What makes The Confession interesting is Sutherland, doing his familiar tightly knotted acting. He’s restrained, he’s tight-lipped. He talks in a whisper. Hurt, too, is restrained, as a priest sitting in a confessional must be. This style works in this context, but one has the eerie feeling that The Confession is little more than an acting exercise for the two main actors.
And what’s disappointing is the conventionality of the story and the dialogue. A Web series with seven-minute episodes cries out for depth delivered elliptically. Here, obviousness reigns. Written and directed by Brad Mirman (he wrote the wonderful but little-seen movie The Shadow Dancer and directed the much-maligned Madonna vehicle Body of Evidence), The Confession tends toward the broad, unsubtle statement. The hit man tells the priest, “That collar gives you power and without it you're just another man without a voice, a lonely man who thinks that breath mints and cologne will mask the scent of cheap Scotch and cigarettes.”

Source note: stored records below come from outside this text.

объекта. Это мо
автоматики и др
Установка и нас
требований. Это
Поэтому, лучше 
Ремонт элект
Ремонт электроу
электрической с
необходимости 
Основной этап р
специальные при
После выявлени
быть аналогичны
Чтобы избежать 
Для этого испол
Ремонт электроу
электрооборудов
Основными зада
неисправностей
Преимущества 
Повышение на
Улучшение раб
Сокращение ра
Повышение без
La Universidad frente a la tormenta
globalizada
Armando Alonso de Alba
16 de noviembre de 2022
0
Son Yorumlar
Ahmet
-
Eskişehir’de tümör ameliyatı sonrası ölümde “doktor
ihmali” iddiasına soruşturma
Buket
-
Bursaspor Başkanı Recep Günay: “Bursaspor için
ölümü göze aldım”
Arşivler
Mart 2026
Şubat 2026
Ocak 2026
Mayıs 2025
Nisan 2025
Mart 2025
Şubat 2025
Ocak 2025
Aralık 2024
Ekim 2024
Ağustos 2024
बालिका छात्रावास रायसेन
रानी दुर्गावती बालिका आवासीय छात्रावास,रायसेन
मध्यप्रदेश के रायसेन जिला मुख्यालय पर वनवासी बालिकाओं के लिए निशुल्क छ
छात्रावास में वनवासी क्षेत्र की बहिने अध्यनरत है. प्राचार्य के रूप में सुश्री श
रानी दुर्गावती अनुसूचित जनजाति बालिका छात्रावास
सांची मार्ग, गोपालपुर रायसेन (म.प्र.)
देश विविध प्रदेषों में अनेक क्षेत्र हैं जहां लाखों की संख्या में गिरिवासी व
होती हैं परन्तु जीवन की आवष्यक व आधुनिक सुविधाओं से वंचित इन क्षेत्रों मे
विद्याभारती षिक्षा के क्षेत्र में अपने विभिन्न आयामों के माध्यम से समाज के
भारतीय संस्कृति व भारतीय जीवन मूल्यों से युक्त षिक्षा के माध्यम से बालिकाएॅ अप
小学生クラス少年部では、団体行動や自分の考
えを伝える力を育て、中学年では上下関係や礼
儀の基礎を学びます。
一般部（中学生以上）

This reads on the page as something attempted in screenplay class 101 and it is not any more powerful when delivered in an intense whisper.

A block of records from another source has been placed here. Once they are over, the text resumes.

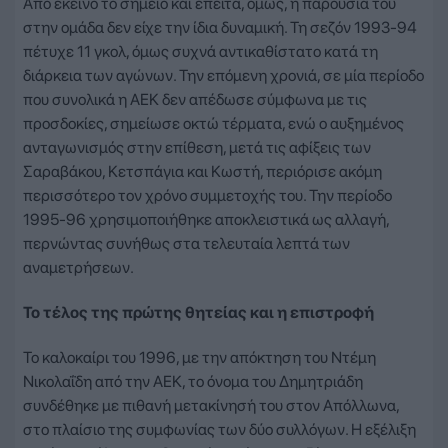
Από εκείνο το σημείο και έπειτα, όμως, η παρουσία του
στην ομάδα δεν είχε την ίδια δυναμική. Τη σεζόν 1993-94
πέτυχε 11 γκολ, όμως συχνά αντικαθίστατο κατά τη
διάρκεια των αγώνων. Την επόμενη χρονιά, σε μία περίοδο
που συνολικά η ΑΕΚ δεν απέδωσε σύμφωνα με τις
προσδοκίες, σημείωσε οκτώ τέρματα, ενώ ο αυξημένος
ανταγωνισμός στην επίθεση, μετά τις αφίξεις των
Σαραβάκου, Κετσπάγια και Κωστή, περιόρισε ακόμη
περισσότερο τον χρόνο συμμετοχής του. Την περίοδο
1995-96 χρησιμοποιήθηκε αποκλειστικά ως αλλαγή,
περνώντας συνήθως στα τελευταία λεπτά των
αναμετρήσεων.
Το τέλος της πρώτης θητείας και η επιστροφή
Το καλοκαίρι του 1996, με την απόκτηση του Ντέμη
Νικολαΐδη από την ΑΕΚ, το όνομα του Δημητριάδη
συνδέθηκε με πιθανή μετακίνησή του στον Απόλλωνα,
στο πλαίσιο της συμφωνίας των δύο συλλόγων. Η εξέλιξη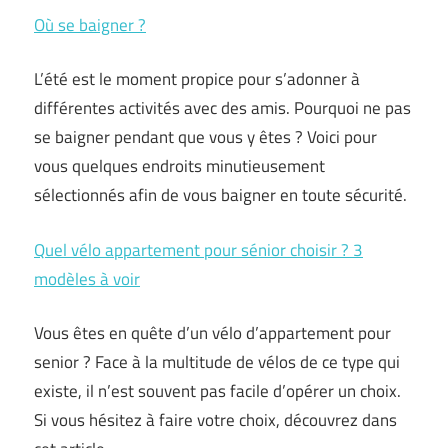
Où se baigner ?
L’été est le moment propice pour s’adonner à
différentes activités avec des amis. Pourquoi ne pas
se baigner pendant que vous y êtes ? Voici pour
vous quelques endroits minutieusement
sélectionnés afin de vous baigner en toute sécurité.
Quel vélo appartement pour sénior choisir ? 3
modèles à voir
Vous êtes en quête d’un vélo d’appartement pour
senior ? Face à la multitude de vélos de ce type qui
existe, il n’est souvent pas facile d’opérer un choix.
Si vous hésitez à faire votre choix, découvrez dans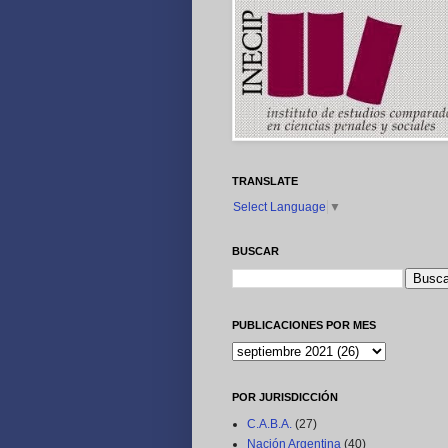
TRANSLATE
Select Language
▼
BUSCAR
PUBLICACIONES POR MES
POR JURISDICCIÓN
C.A.B.A.
(27)
Nación Argentina
(40)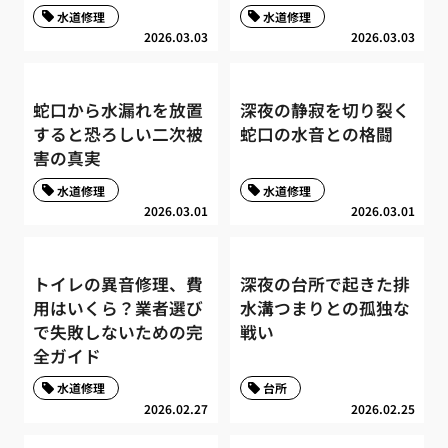
水道修理
水道修理
2026.03.03
2026.03.03
蛇口から水漏れを放置
深夜の静寂を切り裂く
すると恐ろしい二次被
蛇口の水音との格闘
害の真実
水道修理
水道修理
2026.03.01
2026.03.01
トイレの異音修理、費
深夜の台所で起きた排
用はいくら？業者選び
水溝つまりとの孤独な
で失敗しないための完
戦い
全ガイド
水道修理
台所
2026.02.27
2026.02.25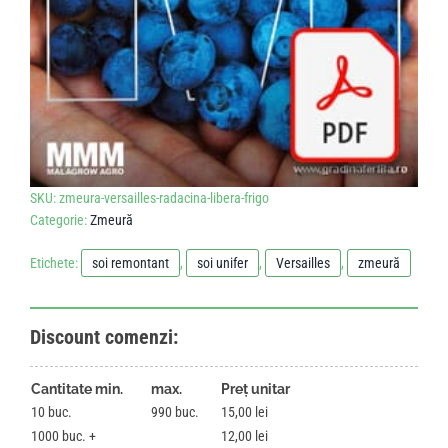
SKU:
zmeura-versailles-radacina-libera-frigo
Categorie:
Zmeură
Etichete:
soi remontant
,
soi unifer
,
Versailles
,
zmeură
Discount comenzi:
Cantitate min.
max.
Preț unitar
10
990
15,00
lei
1000
12,00
lei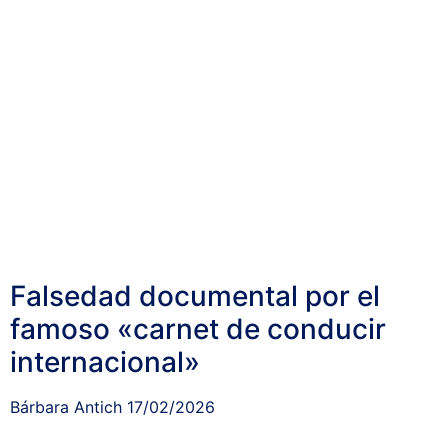
Falsedad documental por el
famoso «carnet de conducir
internacional»
Bárbara Antich
17/02/2026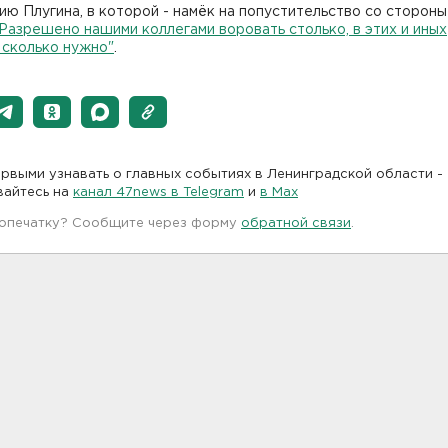
ю Плугина, в которой - намёк на попустительство со стороны
Разрешено нашими коллегами воровать столько, в этих и иных
 сколько нужно"
.
рвыми узнавать о главных событиях в Ленинградской области -
вайтесь на
канал 47news в Telegram
и
в Maх
 опечатку? Сообщите через форму
обратной связи
.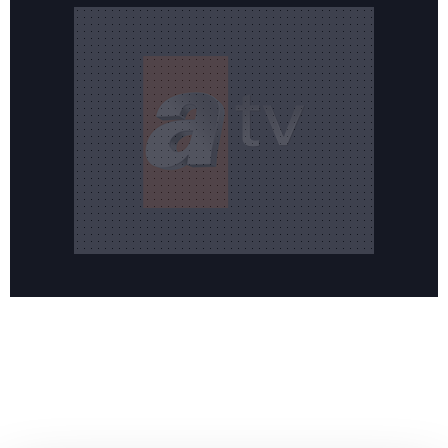
Reddet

Overall, The Confession stands as an example of a small step forward in online-only series, but it also illustrates the drawbacks. It’s notable that Sutherland and Hurt signed on for the project and there is some quality here, but this will be nobody’s idea of memorable drama. It all seems so thin and empty.

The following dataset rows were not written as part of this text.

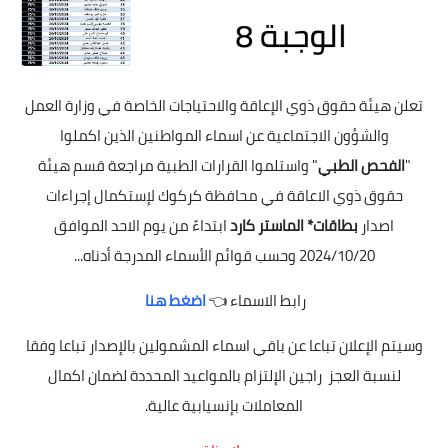
تعلن هيئة حقوق ذوي الإعاقة والاحتياجات الخاصة في وزارة العمل
والشؤون الاجتماعية عن اسماء المواطنين الذين اكملوا
"
الفحص
الطبي
" واستلموا القرارات الطبية مراجعة قسم هيئة
حقوق ذوي الاعاقة في محافظة كركوك لإستكمال إجراءات
اصدار
بطاقات* الماستر كارد
ابتداءً من يوم الاحد الموافق
2024/10/20 وحسب قوائم الأسماء المدرجة أدناه...
رابط الاسماء 👈
اضغط هنا
وسيتم الإعلان تباعا عن باقي اسماء المشمولين بالإصدار تباعا وفقا
لنسبة العجز راجين الإلتزام بالمواعيد المحددة لضمان اكمال
المعاملات بإنسيابية عالية.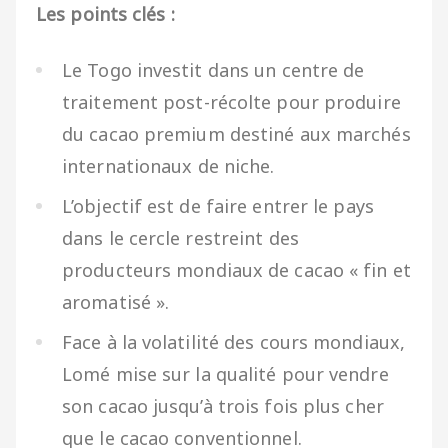
Les points clés :
Le Togo investit dans un centre de
traitement post-récolte pour produire
du cacao premium destiné aux marchés
internationaux de niche.
L’objectif est de faire entrer le pays
dans le cercle restreint des
producteurs mondiaux de cacao « fin et
aromatisé ».
Face à la volatilité des cours mondiaux,
Lomé mise sur la qualité pour vendre
son cacao jusqu’à trois fois plus cher
que le cacao conventionnel.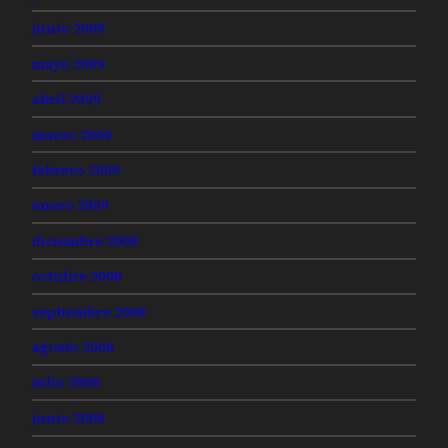
junio 2009
mayo 2009
abril 2009
marzo 2009
febrero 2009
enero 2009
diciembre 2008
octubre 2008
septiembre 2008
agosto 2008
julio 2008
junio 2008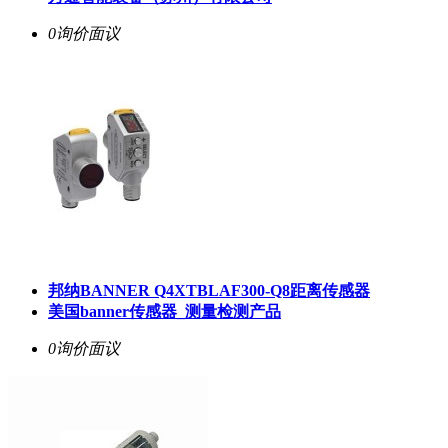
0询价
面议
邦纳BANNER Q4XTBLAF300-Q8距离传感器
美国banner传感器_测量检测产品
0询价
面议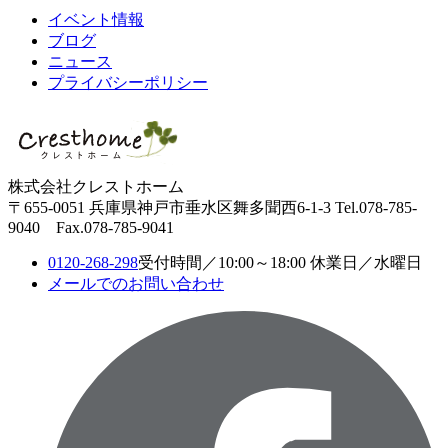
イベント情報
ブログ
ニュース
プライバシーポリシー
株式会社クレストホーム
〒655-0051
兵庫県神戸市垂水区舞多聞西6-1-3
Tel.078-785-
9040 Fax.078-785-9041
0120-268-298
受付時間／10:00～18:00 休業日／水曜日
メールでのお問い合わせ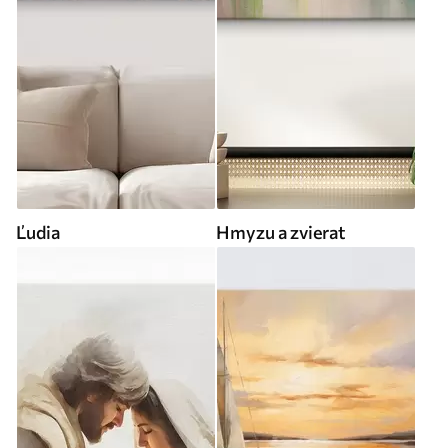
Ľudia
Hmyzu a zvierat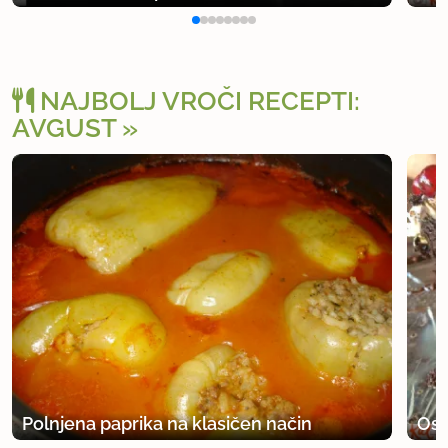
NAJBOLJ VROČI RECEPTI:
AVGUST
Polnjena paprika na klasičen način
Osv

At this point, it’s a truism that comedy works on the Web. The short-attention-span realm is ideal for jokes and short comedy sketches.
Web Therapy (currently streaming at www.themovienetwork.ca) began as a Web-only series and has morphed into a standard, 30-minute TV series for the U.S. cable channel Showtime. (Here, new episodes will air on The Movie Network and Movie Central in January.)
It’s the creation of Lisa Kudrow, who stars as a therapist who believes the traditional 50-minute therapy session allows patients and the therapist to be distracted by irrelevant matters. Thus, she offers short sessions done with a webcam. It’s mainly improvised and Kudrow has been able to persuade some big names to participate – Minnie Driver, Victor Garber, Lily Tomlin and others.
The intriguing thing about Web Therapy is that the Web-only episodes are better entertainment than the TV shows. The Web episodes are short. They also poke fun at the whole idea of doing things online only. That’s the core comic premise – the notion that connecting via the Internet can trump two people meeting in person to solve problems. On the longer TV episodes, the mockery of the Web becomes diminished.
Web-only TV is still in its infancy, no matter how much it is hyped.
Silent Night (W, 8 p.m.) is a 2002 TV movie that now turns up every December. Set in Germany toward the end of the Second World War, it’s about a German mother, Elisabeth (Linda Hamilton) and her young son Fritz who flee their city home for an isolated hunting cabin just as Nazi Germany is crumbling and Allied troops are arriving. Three U.S. soldiers find the mom and her son, and one is badly wounded. Elisabeth helps out but then three German soldiers appear. As one would expect from a feel-good TV movie, everybody manages to get along and become friends while spending Christmas Eve in the cabin. It is alleged to be based on a true story.
As you read this, I’m in Winnipeg to visit The Fox Soccer Report, which airs on Fox Sports World Canada. I’ll report later. Andrew Ryan will guide you for two days.